Siegfried Hecker, from left, Daniel Holz, Sharon Squassoni, Mary Robinson and Elbegdorj Tsakhia with the Bulletin of the Atomic Scientists, remove a cloth covering the Doomsday Clock before a virtual news conference at the National Press Club in Washington, Tuesday, Jan. 24, 2023. The Bulletin of the Atomic Scientists announced that it has moved the minute hand of the Doomsday Clock to 90 seconds to midnight. (AP Photo/Patrick Semansky)
By Seth Borenstein
With Russia’s invasion of Ukraine and the specter of nuclear weapon use, Earth crept its closest to Armageddon, a science-oriented advocacy group said, moving its famous “Doomsday Clock” up to just 90 seconds before midnight.
“We are really closer to that doomsday,” former Mongolian president Elbegdorj Tsakhia said Tuesday at the Bulletin of Atomic Scientists annual announcement rating how close humanity is from doing itself in. He and former Ireland President Mary Robinson joined scientists to underscore what they consider a gathering of several existential threats, with Russian leader Vladimir Putin's actions and words chief among them.
“People and scientists are warning us and we have to wake up now,” he said.
The advocacy group started in 1947 to use a clock to symbolize the potential and likelihood of people doing something to end humanity.
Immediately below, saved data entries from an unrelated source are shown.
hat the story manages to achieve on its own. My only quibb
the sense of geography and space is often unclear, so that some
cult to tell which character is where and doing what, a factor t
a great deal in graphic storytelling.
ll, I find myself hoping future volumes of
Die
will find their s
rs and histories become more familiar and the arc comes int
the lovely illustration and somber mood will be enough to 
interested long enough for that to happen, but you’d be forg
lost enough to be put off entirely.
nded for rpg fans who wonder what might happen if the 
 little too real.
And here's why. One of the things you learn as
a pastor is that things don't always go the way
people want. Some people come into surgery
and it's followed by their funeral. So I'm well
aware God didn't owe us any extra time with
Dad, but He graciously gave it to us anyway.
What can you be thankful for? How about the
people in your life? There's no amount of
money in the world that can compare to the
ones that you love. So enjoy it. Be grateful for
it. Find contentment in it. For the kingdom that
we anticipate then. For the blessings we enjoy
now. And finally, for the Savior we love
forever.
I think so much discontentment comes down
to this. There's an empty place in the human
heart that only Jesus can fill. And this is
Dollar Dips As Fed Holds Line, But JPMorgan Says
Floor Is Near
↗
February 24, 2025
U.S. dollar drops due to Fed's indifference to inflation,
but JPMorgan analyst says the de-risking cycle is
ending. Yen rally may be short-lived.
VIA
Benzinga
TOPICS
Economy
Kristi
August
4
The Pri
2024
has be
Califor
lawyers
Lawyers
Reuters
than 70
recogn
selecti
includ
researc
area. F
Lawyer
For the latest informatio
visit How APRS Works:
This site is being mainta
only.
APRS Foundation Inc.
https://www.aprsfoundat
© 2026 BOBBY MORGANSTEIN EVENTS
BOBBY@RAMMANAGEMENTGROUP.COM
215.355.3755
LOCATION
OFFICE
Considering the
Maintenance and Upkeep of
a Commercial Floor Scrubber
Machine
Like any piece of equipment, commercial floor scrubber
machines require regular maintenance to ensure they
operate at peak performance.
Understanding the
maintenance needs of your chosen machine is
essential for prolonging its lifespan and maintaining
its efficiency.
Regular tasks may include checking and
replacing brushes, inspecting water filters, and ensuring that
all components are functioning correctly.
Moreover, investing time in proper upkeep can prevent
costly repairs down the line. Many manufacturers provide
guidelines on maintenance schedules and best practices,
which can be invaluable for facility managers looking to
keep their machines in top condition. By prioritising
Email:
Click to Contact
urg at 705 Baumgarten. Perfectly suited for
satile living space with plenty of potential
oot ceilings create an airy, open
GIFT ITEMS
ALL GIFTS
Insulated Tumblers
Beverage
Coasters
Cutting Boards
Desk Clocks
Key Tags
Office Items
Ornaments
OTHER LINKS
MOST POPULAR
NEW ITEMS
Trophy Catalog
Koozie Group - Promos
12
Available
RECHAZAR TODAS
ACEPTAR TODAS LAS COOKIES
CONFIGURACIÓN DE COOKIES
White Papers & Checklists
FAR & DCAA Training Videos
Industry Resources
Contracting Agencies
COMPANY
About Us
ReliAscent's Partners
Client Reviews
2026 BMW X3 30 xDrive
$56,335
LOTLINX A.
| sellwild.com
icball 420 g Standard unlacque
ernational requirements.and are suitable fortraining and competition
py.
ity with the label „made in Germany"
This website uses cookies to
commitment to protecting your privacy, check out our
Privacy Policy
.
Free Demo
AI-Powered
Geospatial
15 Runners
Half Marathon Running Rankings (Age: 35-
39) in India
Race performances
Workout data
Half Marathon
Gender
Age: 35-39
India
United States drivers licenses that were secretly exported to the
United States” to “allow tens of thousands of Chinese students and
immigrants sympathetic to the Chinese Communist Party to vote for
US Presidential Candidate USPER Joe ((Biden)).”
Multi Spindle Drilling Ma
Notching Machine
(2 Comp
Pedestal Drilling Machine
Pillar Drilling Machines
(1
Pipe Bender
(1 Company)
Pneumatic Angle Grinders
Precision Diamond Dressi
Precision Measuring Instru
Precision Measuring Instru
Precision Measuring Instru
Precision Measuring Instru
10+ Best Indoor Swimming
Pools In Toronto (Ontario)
It moved the clock 10 seconds closer than last year, making it the closest it has ever been to striking 12. It's been as much as 17 minutes from midnight after the end of the Cold War but in the past few years, the group has changed from counting down the minutes to midnight to counting down the seconds.
Doomsday has not happened yet.
“We are sending a message that the situation is becoming more urgent,” Bulletin President Rachel Bronson said at the online announcement. “Crises are more likely to happen and have broader consequences and longer standing effects.”
And to emphasize the effect that Russia’s invasion of Ukraine had on moving closer to theoretical doomsday, the group said it was also announcing the clock movement in the Russian and Ukrainian languages for the first time.
“Putin has repeatedly raised the specter of nuclear use,” said Steve Fetter, dean of the graduate school and a public policy professor at the University of Maryland.
“Putin has given no indication that he's willing to accept defeat,” Fetter said. “He might make desperate moves if no other options are available that he regards as acceptable.”
Scientists and activists at the Bulletin announcement also mentioned nuclear weapon proliferation in China, Iran increasing its uranium enrichment, missile tests in North Korea, future pandemics from animal diseases, pathogens from lab mistakes, “disruptive technologies” and worsening climate change as other existential threats to humanity.